The locale (in /etc/default/locale) usually contains sane defaults, but as we saw here, you can't always trust that. For any modern systems you'll want locale values like en_EN.UTF-8. You never want to see POSIX there in this day and age.



回答2:

For html you either need to set a proper charset matching your needs or better stick with ASCII and use html-encoding for all non-ASCII characters. This works even if no specific charset is defined for you html display.

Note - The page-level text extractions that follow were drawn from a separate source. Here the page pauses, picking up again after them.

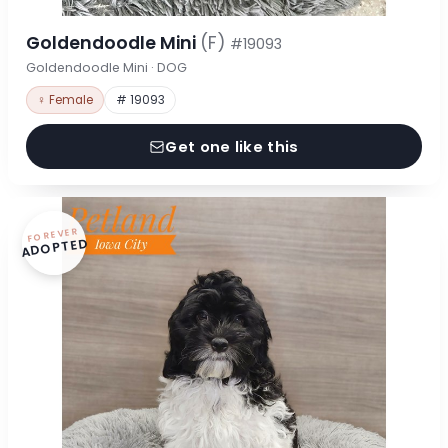
Goldendoodle Mini
(F)
#19093
Goldendoodle Mini · DOG
♀ Female
# 19093
Get one like this
FOREVER
ADOPTED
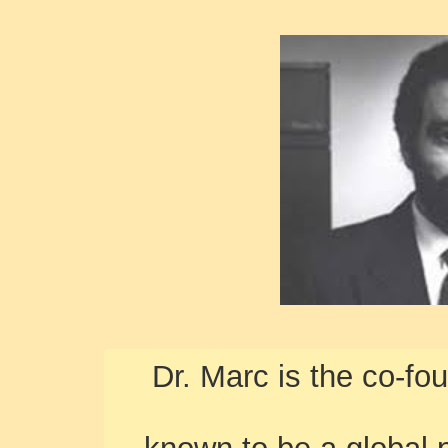
Dr. Marc is the co-fo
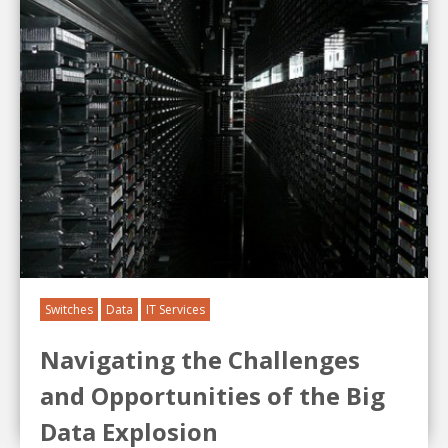
Switches
Data
IT Services
Navigating the Challenges
and Opportunities of the Big
Data Explosion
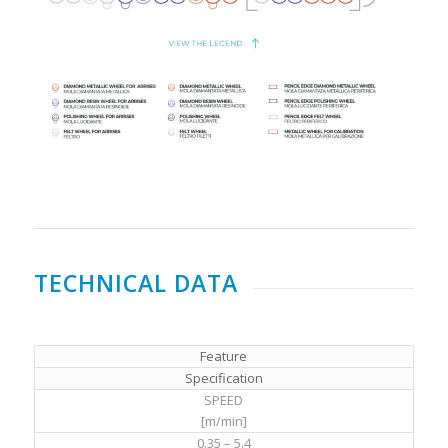
TECHNICAL DATA
Feature
Specification
SPEED
[m/min]
0.35 – 5.4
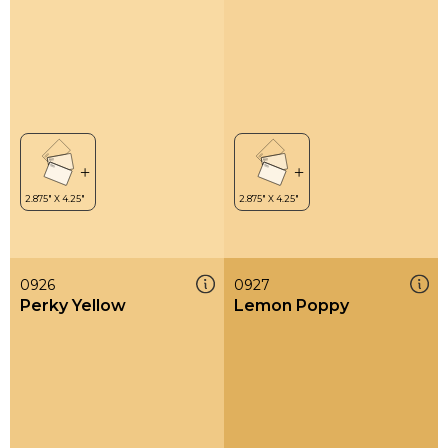
0926
0927
Perky Yellow
Lemon Poppy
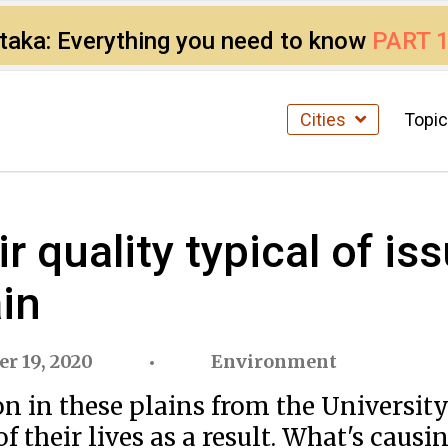
ataka: Everything you need to know
PART 
Cities
Topi
ir quality typical of is
in
r 19, 2020
Environment
on in these plains from the Universit
of their lives as a result. What's causin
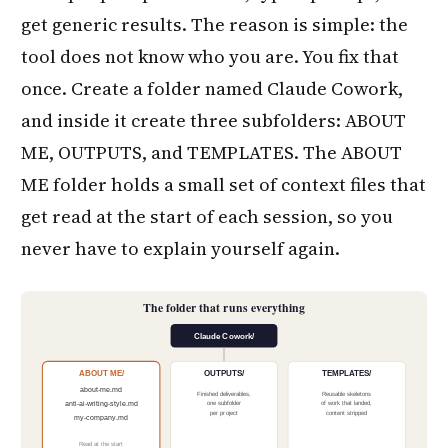
get generic results. The reason is simple: the
tool does not know who you are. You fix that
once. Create a folder named Claude Cowork,
and inside it create three subfolders: ABOUT
ME, OUTPUTS, and TEMPLATES. The ABOUT
ME folder holds a small set of context files that
get read at the start of each session, so you
never have to explain yourself again.
The folder that runs everything
Claude Cowork/
ABOUT ME/
OUTPUTS/
TEMPLATES/
about-me.md
Finished deliverables,
Reusable skeletons
one subfolder
of work that landed,
anti-ai-writing-style.md
per project
content stripped
my-company.md
Read at the start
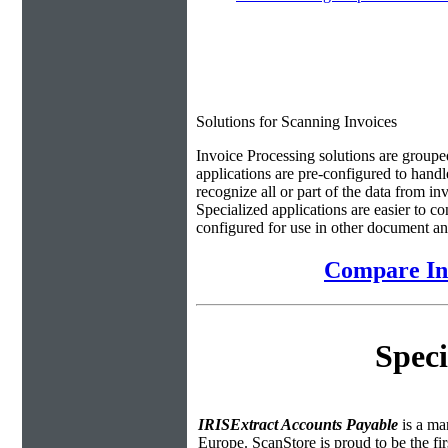
Solutions for Scanning Invoices
Invoice Processing solutions are groupe
applications are pre-configured to handl
recognize all or part of the data from in
Specialized applications are easier to c
configured for use in other document an
Compare Inv
Speci
IRISExtract Accounts Payable
is a ma
Europe. ScanStore is proud to be the fi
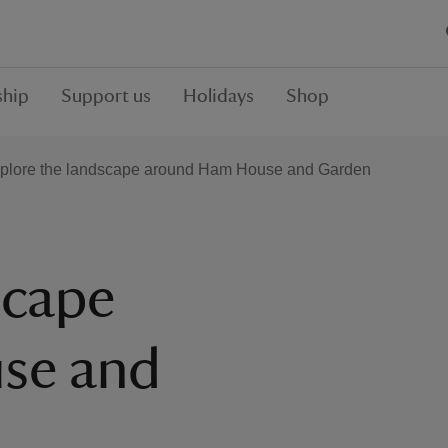
hip
Support us
Holidays
Shop
plore the landscape around Ham House and Garden
scape
se and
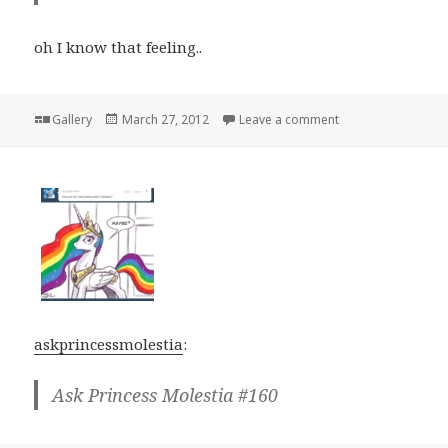
oh I know that feeling..
Format
Posted
on
Gallery
March 27, 2012
Leave a comment
on
askprincessmolestia
:
Ask Princess Molestia #160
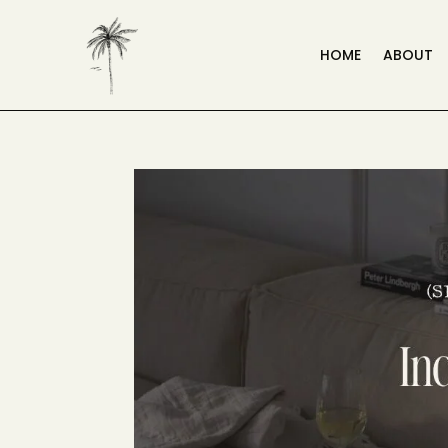
HOME
ABOUT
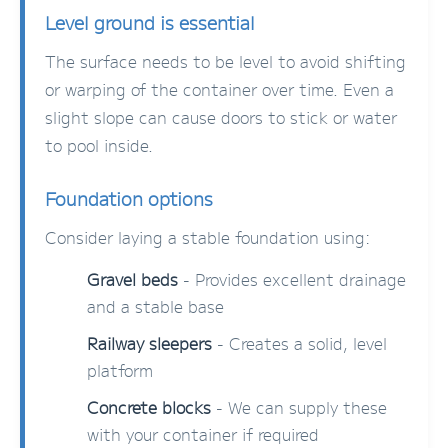
Level ground is essential
The surface needs to be level to avoid shifting
or warping of the container over time. Even a
slight slope can cause doors to stick or water
to pool inside.
Foundation options
Consider laying a stable foundation using:
Gravel beds
- Provides excellent drainage
and a stable base
Railway sleepers
- Creates a solid, level
platform
Concrete blocks
- We can supply these
with your container if required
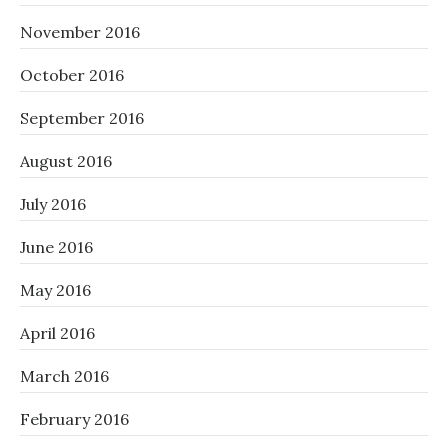
November 2016
October 2016
September 2016
August 2016
July 2016
June 2016
May 2016
April 2016
March 2016
February 2016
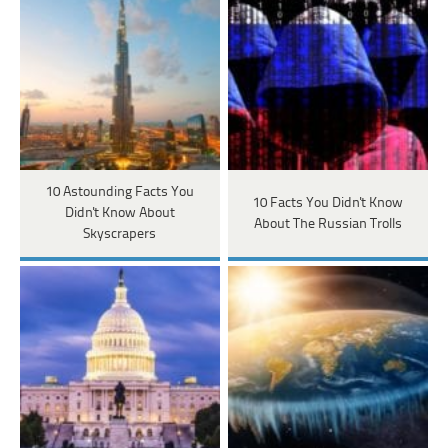
10 Astounding Facts You
10 Facts You Didn't Know
Didn't Know About
About The Russian Trolls
Skyscrapers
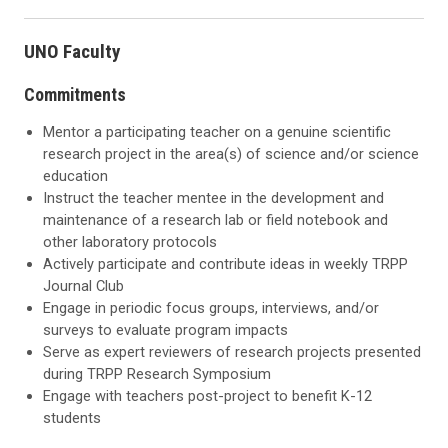
UNO Faculty
Commitments
Mentor a participating teacher on a genuine scientific
research project in the area(s) of science and/or science
education
Instruct the teacher mentee in the development and
maintenance of a research lab or field notebook and
other laboratory protocols
Actively participate and contribute ideas in weekly TRPP
Journal Club
Engage in periodic focus groups, interviews, and/or
surveys to evaluate program impacts
Serve as expert reviewers of research projects presented
during TRPP Research Symposium
Engage with teachers post-project to benefit K-12
students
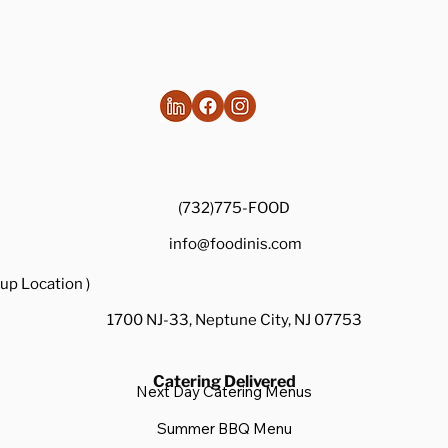
(732)775-FOOD
info@foodinis.com
up Location )
1700 NJ-33, Neptune City, NJ 07753
Catering Delivered
Next Day Catering Menus
Summer BBQ Menu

https://en.wikipedia.org/wiki/Unicode_and_HTML



回答3:

It seems that your debug output goes through multiple conversions between charsets. The text you send to the console seems to be converted to bytes using UTF-8 as encoding resulting into the conversion from ô to ô. Then there seems to be another conversion from the byte-data back into characters using the system's charset. Windows' console uses cp1252 as charset while Linux has different settings on a per installation basis. In your case it seems to be ASCII leading to the conversion to the two ? for the UTF-8 encoded data because these bytes have values that aren't defined in ASCII.

I don't know the logging framework you're using or what the specific setup of the Logger is you're using, so I can't tell you how to fix that, but for the Linux-variant, you might check the console's charset and change it to UTF-8 to see if that has the desired effect.